- [Your objective]: Please write each record out again word for word.

- [Data to examine]:
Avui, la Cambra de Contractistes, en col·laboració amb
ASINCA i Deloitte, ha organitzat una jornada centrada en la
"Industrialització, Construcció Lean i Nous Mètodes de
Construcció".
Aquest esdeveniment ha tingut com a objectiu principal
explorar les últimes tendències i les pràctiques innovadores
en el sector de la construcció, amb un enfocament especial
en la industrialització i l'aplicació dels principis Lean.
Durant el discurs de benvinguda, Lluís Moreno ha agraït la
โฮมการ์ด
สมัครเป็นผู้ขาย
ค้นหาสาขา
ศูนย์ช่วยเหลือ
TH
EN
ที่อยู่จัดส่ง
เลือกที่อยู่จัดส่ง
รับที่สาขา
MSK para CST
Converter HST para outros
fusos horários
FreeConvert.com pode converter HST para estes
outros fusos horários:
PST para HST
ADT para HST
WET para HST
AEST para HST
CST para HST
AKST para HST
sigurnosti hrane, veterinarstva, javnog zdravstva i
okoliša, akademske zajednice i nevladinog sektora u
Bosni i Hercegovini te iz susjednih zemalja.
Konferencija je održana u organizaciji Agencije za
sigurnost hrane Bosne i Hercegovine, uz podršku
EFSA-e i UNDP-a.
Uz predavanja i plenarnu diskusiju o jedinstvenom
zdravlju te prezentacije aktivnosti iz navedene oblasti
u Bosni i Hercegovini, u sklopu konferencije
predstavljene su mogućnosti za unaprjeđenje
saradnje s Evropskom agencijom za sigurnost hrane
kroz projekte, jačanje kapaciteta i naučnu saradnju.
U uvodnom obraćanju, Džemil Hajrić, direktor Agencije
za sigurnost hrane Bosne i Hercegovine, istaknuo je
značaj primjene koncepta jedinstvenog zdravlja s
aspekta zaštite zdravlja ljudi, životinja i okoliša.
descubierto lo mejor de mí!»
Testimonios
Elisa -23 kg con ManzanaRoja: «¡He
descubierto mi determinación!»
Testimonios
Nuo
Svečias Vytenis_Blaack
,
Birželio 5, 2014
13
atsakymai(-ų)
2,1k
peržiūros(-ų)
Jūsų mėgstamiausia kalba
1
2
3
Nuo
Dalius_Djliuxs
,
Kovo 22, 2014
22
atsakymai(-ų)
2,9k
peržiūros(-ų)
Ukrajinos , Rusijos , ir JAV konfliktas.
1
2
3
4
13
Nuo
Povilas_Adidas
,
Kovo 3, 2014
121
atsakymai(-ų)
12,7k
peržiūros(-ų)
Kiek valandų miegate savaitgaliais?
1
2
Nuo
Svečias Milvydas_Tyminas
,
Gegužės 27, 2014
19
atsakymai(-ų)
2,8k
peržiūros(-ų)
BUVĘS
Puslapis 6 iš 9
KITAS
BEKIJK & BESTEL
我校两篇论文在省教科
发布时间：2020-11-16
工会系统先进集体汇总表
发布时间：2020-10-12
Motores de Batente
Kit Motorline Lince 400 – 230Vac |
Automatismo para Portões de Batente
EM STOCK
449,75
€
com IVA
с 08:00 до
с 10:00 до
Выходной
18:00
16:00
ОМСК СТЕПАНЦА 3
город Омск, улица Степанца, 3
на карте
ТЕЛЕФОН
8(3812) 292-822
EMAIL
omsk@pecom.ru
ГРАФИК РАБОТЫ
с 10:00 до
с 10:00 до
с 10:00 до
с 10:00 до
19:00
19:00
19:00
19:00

- [Written answer]:
Avui, la Cambra de Contractistes, en col·laboració amb
ASINCA i Deloitte, ha organitzat una jornada centrada en la
"Industrialització, Construcció Lean i Nous Mètodes de
Construcció".
Aquest esdeveniment ha tingut com a objectiu principal
explorar les últimes tendències i les pràctiques innovadores
en el sector de la construcció, amb un enfocament especial
en la industrialització i l'aplicació dels principis Lean.
Durant el discurs de benvinguda, Lluís Moreno ha agraït la
โฮมการ์ด
สมัครเป็นผู้ขาย
ค้นหาสาขา
ศูนย์ช่วยเหลือ
TH
EN
ที่อยู่จัดส่ง
เลือกที่อยู่จัดส่ง
รับที่สาขา
MSK para CST
Converter HST para outros
fusos horários
FreeConvert.com pode converter HST para estes
outros fusos horários:
PST para HST
ADT para HST
WET para HST
AEST para HST
CST para HST
AKST para HST
sigurnosti hrane, veterinarstva, javnog zdravstva i
okoliša, akademske zajednice i nevladinog sektora u
Bosni i Hercegovini te iz susjednih zemalja.
Konferencija je održana u organizaciji Agencije za
sigurnost hrane Bosne i Hercegovine, uz podršku
EFSA-e i UNDP-a.
Uz predavanja i plenarnu diskusiju o jedinstvenom
zdravlju te prezentacije aktivnosti iz navedene oblasti
u Bosni i Hercegovini, u sklopu konferencije
predstavljene su mogućnosti za unaprjeđenje
saradnje s Evropskom agencijom za sigurnost hrane
kroz projekte, jačanje kapaciteta i naučnu saradnju.
U uvodnom obraćanju, Džemil Hajrić, direktor Agencije
za sigurnost hrane Bosne i Hercegovine, istaknuo je
značaj primjene koncepta jedinstvenog zdravlja s
aspekta zaštite zdravlja ljudi, životinja i okoliša.
descubierto lo mejor de mí!»
Testimonios
Elisa -23 kg con ManzanaRoja: «¡He
descubierto mi determinación!»
Testimonios
Nuo
Svečias Vytenis_Blaack
,
Birželio 5, 2014
13
atsakymai(-ų)
2,1k
peržiūros(-ų)
Jūsų mėgstamiausia kalba
1
2
3
Nuo
Dalius_Djliuxs
,
Kovo 22, 2014
22
atsakymai(-ų)
2,9k
peržiūros(-ų)
Ukrajinos , Rusijos , ir JAV konfliktas.
1
2
3
4
13
Nuo
Povilas_Adidas
,
Kovo 3, 2014
121
atsakymai(-ų)
12,7k
peržiūros(-ų)
Kiek valandų miegate savaitgaliais?
1
2
Nuo
Svečias Milvydas_Tyminas
,
Gegužės 27, 2014
19
atsakymai(-ų)
2,8k
peržiūros(-ų)
BUVĘS
Puslapis 6 iš 9
KITAS
BEKIJK & BESTEL
我校两篇论文在省教科
发布时间：2020-11-16
工会系统先进集体汇总表
发布时间：2020-10-12
Motores de Batente
Kit Motorline Lince 400 – 230Vac |
Automatismo para Portões de Batente
EM STOCK
449,75
€
com IVA
с 08:00 до
с 10:00 до
Выходной
18:00
16:00
ОМСК СТЕПАНЦА 3
город Омск, улица Степанца, 3
на карте
ТЕЛЕФОН
8(3812) 292-822
EMAIL
omsk@pecom.ru
ГРАФИК РАБОТЫ
с 10:00 до
с 10:00 до
с 10:00 до
с 10:00 до
19:00
19:00
19:00
19:00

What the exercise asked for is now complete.